# [Available records]
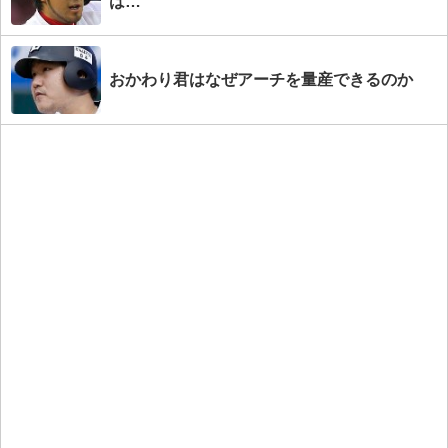
は…
おかわり君はなぜアーチを量産できるのか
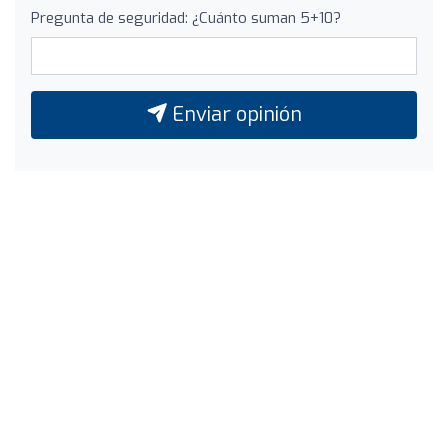
Pregunta de seguridad: ¿Cuánto suman 5+10?
Enviar opinión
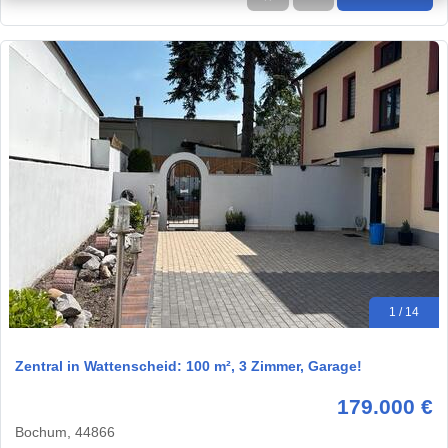
1 / 14
Zentral in Wattenscheid: 100 m², 3 Zimmer, Garage!
179.000 €
Bochum, 44866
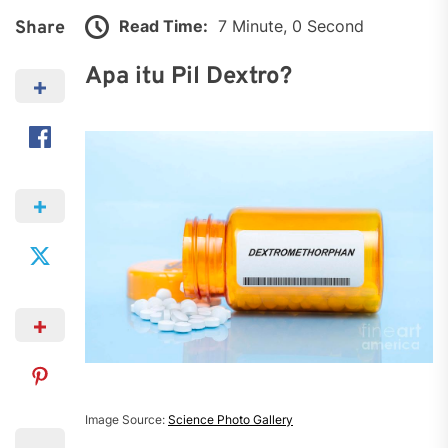
Read Time:
7 Minute, 0 Second
Share
Apa itu Pil Dextro?
Image Source:
Science Photo Gallery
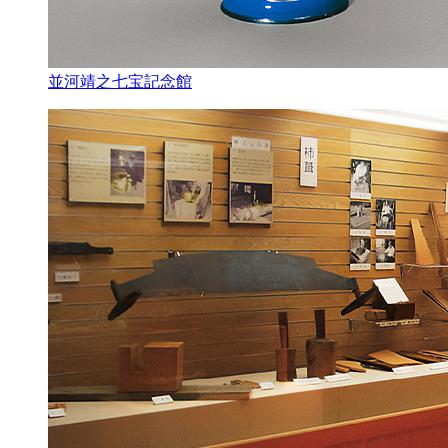
並河靖之七宝記念館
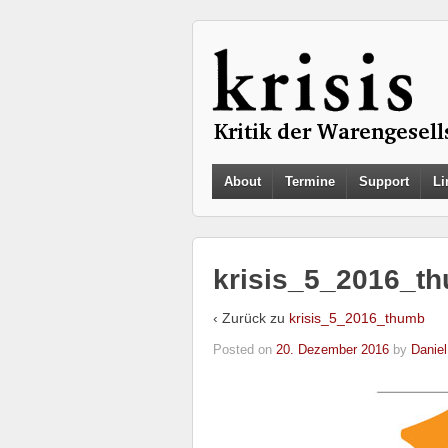
About
Termine
Support
Li
krisis_5_2016_t
‹ Zurück zu
krisis_5_2016_thumb
Posted on
20. Dezember 2016
by
Daniel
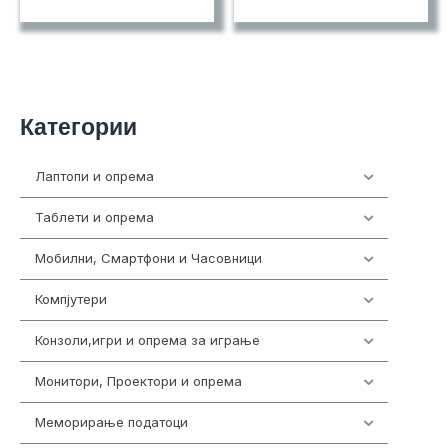
Категории
Лаптопи и опрема
700
Таблети и опрема
317
Мобилни, Смартфони и Часовници
985
Компјутери
224
Конзоли,игри и опрема за играње
1292
Монитори, Проектори и опрема
474
Меморирање податоци
537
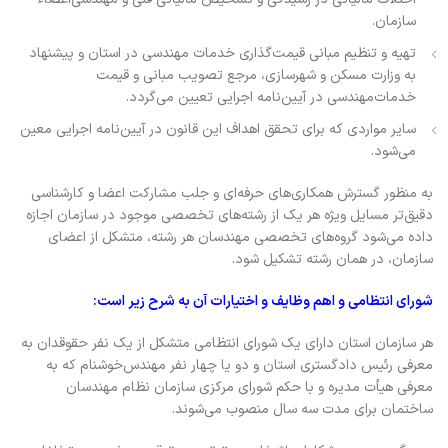
سازمان.
تهیه و تنظیم مبانی قیمت‌گذاری خدمات مهندسی در استان و پیشنهاد
به وزارت مسکن و شهرسازی، مرجع تصویب مبانی و قیمت
خدمات‌مهندسی در آیین‌نامه اجرایی تعیین می‌گردد.
سایر مواردی که برای تحقق اهداف این قانون در آیین‌نامه اجرایی معین
می‌شود.
به منظور گسترش همکاری‌های حرفه‌ای و جلب مشارکت اعضا و کارشناسی
دقیق‌تر مسایل ویژه هر یک از رشته‌های تخصصی موجود در سازمان اجازه
داده می‌شود گروه‌های تخصصی مهندسان هر رشته، متشکل از اعضای
سازمان، در همان رشته تشکیل شود.
شورای انتظامی و اهم وظایف و اختیارات آن به شرح زیر است:
هر سازمان استان دارای یک شورای انتظامی متشکل از یک نفر حقوقدان به
معرفی رئیس دادگستری استان و دو یا چهار نفر مهندس‌خوشنام که به
معرفی هیأت مدیره و با حکم شورای مرکزی سازمان نظام مهندسان
ساختمان برای مدت سه سال منصوب می‌شوند.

# [Work instructions]
Leaving the pictures aside, write out only the lines from the one containing "Лаптопи и опрема" through the end of the material, exactly as they stand.

# [Task response]
Лаптопи и опрема
700
Таблети и опрема
317
Мобилни, Смартфони и Часовници
985
Компјутери
224
Конзоли,игри и опрема за играње
1292
Монитори, Проектори и опрема
474
Меморирање податоци
537
سازمان.
تهیه و تنظیم مبانی قیمت‌گذاری خدمات مهندسی در استان و پیشنهاد
به وزارت مسکن و شهرسازی، مرجع تصویب مبانی و قیمت
خدمات‌مهندسی در آیین‌نامه اجرایی تعیین می‌گردد.
سایر مواردی که برای تحقق اهداف این قانون در آیین‌نامه اجرایی معین
می‌شود.
به منظور گسترش همکاری‌های حرفه‌ای و جلب مشارکت اعضا و کارشناسی
دقیق‌تر مسایل ویژه هر یک از رشته‌های تخصصی موجود در سازمان اجازه
داده می‌شود گروه‌های تخصصی مهندسان هر رشته، متشکل از اعضای
سازمان، در همان رشته تشکیل شود.
شورای انتظامی و اهم وظایف و اختیارات آن به شرح زیر است:
هر سازمان استان دارای یک شورای انتظامی متشکل از یک نفر حقوقدان به
معرفی رئیس دادگستری استان و دو یا چهار نفر مهندس‌خوشنام که به
معرفی هیأت مدیره و با حکم شورای مرکزی سازمان نظام مهندسان
ساختمان برای مدت سه سال منصوب می‌شوند.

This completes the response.